JBHI Journal 2026 Journal Article
A Local-Global Multi-View Diffusion Variational Graph Auto-Encoder for lncRNA-Protein Interaction Prediction
- Dongdong Mao
- Ying Sun
Long non-coding RNAs (lncRNAs) interact with proteins, influencing cell growth, differentiation, and disease onset. Despite significant advancements in computational methods, current approaches rely heavily on manually engineered features and require improved feature fusion techniques. Furthermore, prior studies have predominantly utilized supervised and semi-supervised learning techniques, which fail to effectively harness limited data from various sources, significantly constraining their generalizability and performance across diverse scenarios. Additionally, existing variational graph auto-encoders (VGAE) do not adequately capture long-range interactions of biomolecules.
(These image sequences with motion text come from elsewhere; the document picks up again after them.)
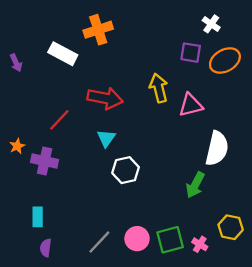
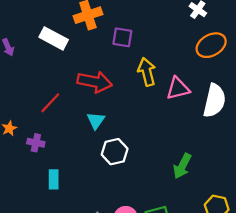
purple square: (191, 53) -> (122, 37), moved
white semicircle: (217, 148) -> (214, 101), moved
purple cross: (45, 161) -> (36, 143), size x0.7
cyan rectangle: (38, 217) -> (54, 179), moved

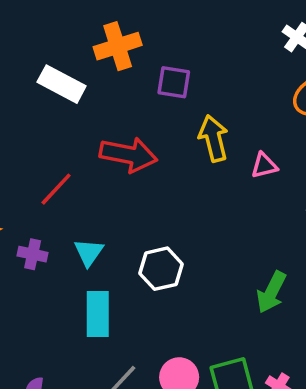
pink triangle: (178, 88) -> (264, 166), size x0.7
cyan triangle: (96, 121) -> (89, 252), moved
cyan rectangle: (54, 179) -> (98, 314), moved, size x1.4

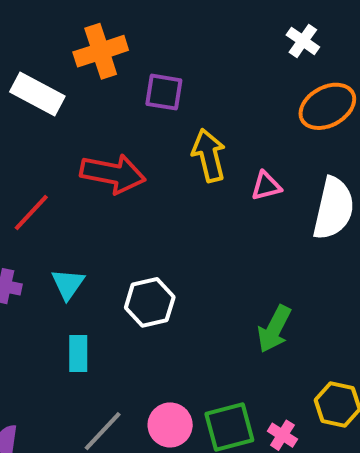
cyan rectangle: (98, 314) -> (78, 353), size x0.7

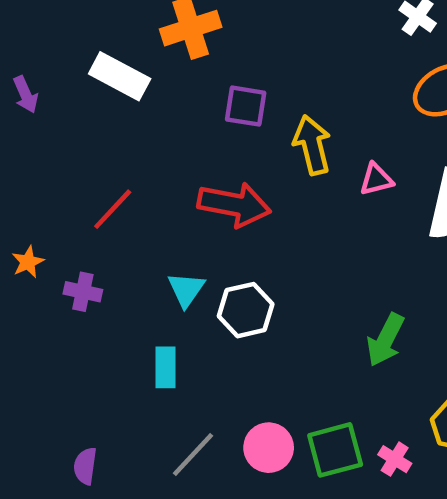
purple square: (164, 92) -> (246, 106), moved
red arrow: (113, 174) -> (234, 205), moved
cyan triangle: (68, 284) -> (186, 289), moved

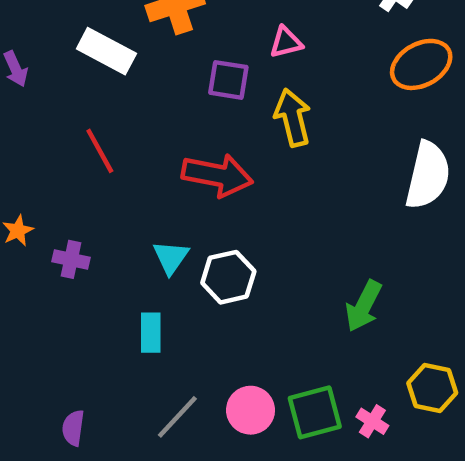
pink triangle: (376, 179) -> (286, 42), moved
red line: (113, 209) -> (100, 151), moved, turned -72

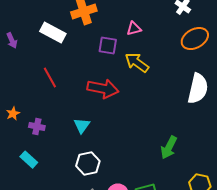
yellow arrow: (293, 118) -> (137, 63), turned -40
white hexagon: (228, 277) -> (88, 164), moved
cyan rectangle: (151, 333) -> (29, 160), moved, turned -48

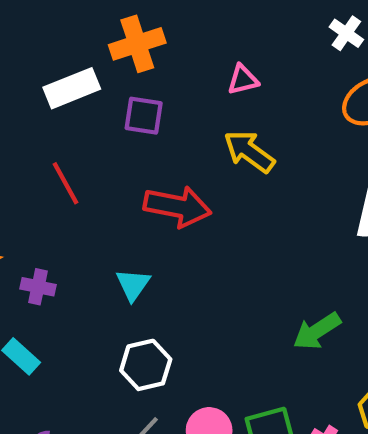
white rectangle: (53, 33) -> (72, 88), turned -50
purple square: (108, 46) -> (144, 116), moved
green arrow: (169, 148) -> (317, 331), turned 30

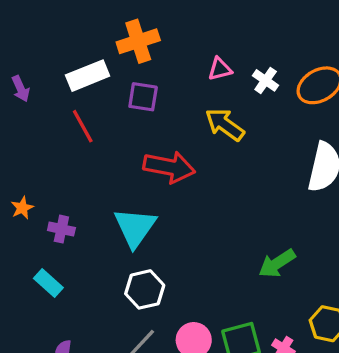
white cross: (346, 33) -> (266, 80), moved
red line: (65, 183) -> (83, 126), moved
cyan triangle: (133, 285) -> (135, 227), size x1.6

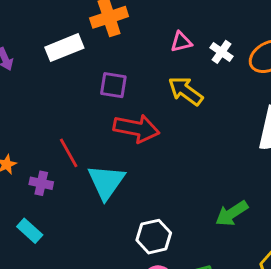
purple square: (143, 97) -> (113, 85), moved
red line: (83, 126) -> (69, 153), moved
white hexagon: (145, 289) -> (154, 237), moved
Therefore, this study introduces the Local-Global Multi-View Diffusion Variational Graph Auto-encoder ( LG - MDVGA ) for predicting lncRNA-protein interactions (LPIs). LG-MDVGA integrates a feature construction and fusion module that creates parameterized feature matrices for lncRNAs and proteins, which are updated through backpropagation. To capture local features effectively, separate adaptive local multi-modal feature matrices for lncRNAs and proteins are constructed. To fully utilize limited data to capture global data features and enhance predictive accuracy and generalization, LG-MDVGA incorporates a global multi-space collaborative computation by self-supervised learning. In addition, it introduces a diffusion variational graph auto-encoder (DVGA) to address the limitation that traditional VGAE have difficulty in capturing the complex patterns and relationships of LPIs. Experimental results show that LG-MDVGA significantly outperforms current methods and holds potential for discovering new LPIs. Additionally, LG-MDVGA was tested on five datasets involving three other types of biological entities and consistently attained superior performance. This underscores the generalizability and high precision of LG-MDVGA in accurately predicting associations among biological entities.